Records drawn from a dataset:

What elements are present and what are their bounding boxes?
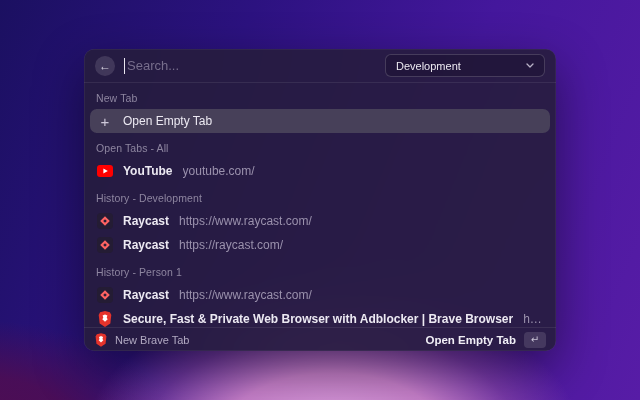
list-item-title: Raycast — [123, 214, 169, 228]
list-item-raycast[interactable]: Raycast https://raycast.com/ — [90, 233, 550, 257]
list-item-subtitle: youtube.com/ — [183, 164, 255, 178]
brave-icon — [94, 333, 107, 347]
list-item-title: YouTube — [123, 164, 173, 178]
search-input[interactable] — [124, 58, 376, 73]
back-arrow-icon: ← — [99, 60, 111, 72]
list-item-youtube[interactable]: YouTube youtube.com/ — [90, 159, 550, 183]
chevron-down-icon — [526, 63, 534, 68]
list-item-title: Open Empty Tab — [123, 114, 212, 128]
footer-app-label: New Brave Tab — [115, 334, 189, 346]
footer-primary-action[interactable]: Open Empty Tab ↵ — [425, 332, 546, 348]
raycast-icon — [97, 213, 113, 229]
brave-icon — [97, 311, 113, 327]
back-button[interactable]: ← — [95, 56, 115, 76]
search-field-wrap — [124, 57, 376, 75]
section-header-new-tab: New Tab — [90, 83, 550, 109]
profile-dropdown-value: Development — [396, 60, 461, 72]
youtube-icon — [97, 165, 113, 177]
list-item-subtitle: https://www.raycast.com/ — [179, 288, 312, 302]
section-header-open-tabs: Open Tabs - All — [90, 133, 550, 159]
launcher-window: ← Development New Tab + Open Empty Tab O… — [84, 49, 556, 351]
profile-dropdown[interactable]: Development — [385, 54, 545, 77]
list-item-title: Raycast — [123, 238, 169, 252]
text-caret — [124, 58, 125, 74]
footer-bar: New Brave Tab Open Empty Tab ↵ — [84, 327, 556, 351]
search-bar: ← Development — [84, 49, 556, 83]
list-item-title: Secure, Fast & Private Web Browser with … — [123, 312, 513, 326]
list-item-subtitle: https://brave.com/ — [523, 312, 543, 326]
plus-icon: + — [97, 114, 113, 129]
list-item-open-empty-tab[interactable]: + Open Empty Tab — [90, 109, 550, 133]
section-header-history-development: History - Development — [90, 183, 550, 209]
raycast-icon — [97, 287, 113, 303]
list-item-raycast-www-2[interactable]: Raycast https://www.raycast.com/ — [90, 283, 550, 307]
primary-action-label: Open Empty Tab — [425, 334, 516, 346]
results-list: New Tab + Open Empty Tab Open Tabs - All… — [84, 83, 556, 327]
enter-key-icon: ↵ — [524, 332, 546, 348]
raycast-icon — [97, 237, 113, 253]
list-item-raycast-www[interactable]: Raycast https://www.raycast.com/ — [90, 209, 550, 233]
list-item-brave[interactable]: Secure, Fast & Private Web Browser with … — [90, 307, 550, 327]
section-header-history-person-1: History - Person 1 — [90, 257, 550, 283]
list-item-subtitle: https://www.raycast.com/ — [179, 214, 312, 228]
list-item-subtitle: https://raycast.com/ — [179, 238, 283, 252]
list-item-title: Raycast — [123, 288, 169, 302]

• _INSTRUCTIONS TO FOLLOW_:
Output the records above character for character, but leave each image out.

• _EXERCISE RESULT_:
What elements are present and what are their bounding boxes?
list-item-title: Raycast — [123, 214, 169, 228]
list-item-raycast[interactable]: Raycast https://raycast.com/ — [90, 233, 550, 257]
list-item-subtitle: youtube.com/ — [183, 164, 255, 178]
brave-icon — [94, 333, 107, 347]
list-item-title: YouTube — [123, 164, 173, 178]
search-input[interactable] — [124, 58, 376, 73]
back-arrow-icon: ← — [99, 60, 111, 72]
list-item-youtube[interactable]: YouTube youtube.com/ — [90, 159, 550, 183]
chevron-down-icon — [526, 63, 534, 68]
list-item-title: Open Empty Tab — [123, 114, 212, 128]
footer-app-label: New Brave Tab — [115, 334, 189, 346]
footer-primary-action[interactable]: Open Empty Tab ↵ — [425, 332, 546, 348]
raycast-icon — [97, 213, 113, 229]
brave-icon — [97, 311, 113, 327]
back-button[interactable]: ← — [95, 56, 115, 76]
search-field-wrap — [124, 57, 376, 75]
section-header-new-tab: New Tab — [90, 83, 550, 109]
profile-dropdown-value: Development — [396, 60, 461, 72]
youtube-icon — [97, 165, 113, 177]
list-item-subtitle: https://www.raycast.com/ — [179, 288, 312, 302]
section-header-open-tabs: Open Tabs - All — [90, 133, 550, 159]
launcher-window: ← Development New Tab + Open Empty Tab O… — [84, 49, 556, 351]
profile-dropdown[interactable]: Development — [385, 54, 545, 77]
list-item-title: Raycast — [123, 238, 169, 252]
text-caret — [124, 58, 125, 74]
footer-bar: New Brave Tab Open Empty Tab ↵ — [84, 327, 556, 351]
search-bar: ← Development — [84, 49, 556, 83]
list-item-title: Secure, Fast & Private Web Browser with … — [123, 312, 513, 326]
list-item-subtitle: https://brave.com/ — [523, 312, 543, 326]
plus-icon: + — [97, 114, 113, 129]
list-item-open-empty-tab[interactable]: + Open Empty Tab — [90, 109, 550, 133]
section-header-history-development: History - Development — [90, 183, 550, 209]
raycast-icon — [97, 287, 113, 303]
list-item-raycast-www-2[interactable]: Raycast https://www.raycast.com/ — [90, 283, 550, 307]
primary-action-label: Open Empty Tab — [425, 334, 516, 346]
results-list: New Tab + Open Empty Tab Open Tabs - All… — [84, 83, 556, 327]
enter-key-icon: ↵ — [524, 332, 546, 348]
raycast-icon — [97, 237, 113, 253]
list-item-raycast-www[interactable]: Raycast https://www.raycast.com/ — [90, 209, 550, 233]
list-item-brave[interactable]: Secure, Fast & Private Web Browser with … — [90, 307, 550, 327]
section-header-history-person-1: History - Person 1 — [90, 257, 550, 283]
list-item-subtitle: https://www.raycast.com/ — [179, 214, 312, 228]
list-item-subtitle: https://raycast.com/ — [179, 238, 283, 252]
list-item-title: Raycast — [123, 288, 169, 302]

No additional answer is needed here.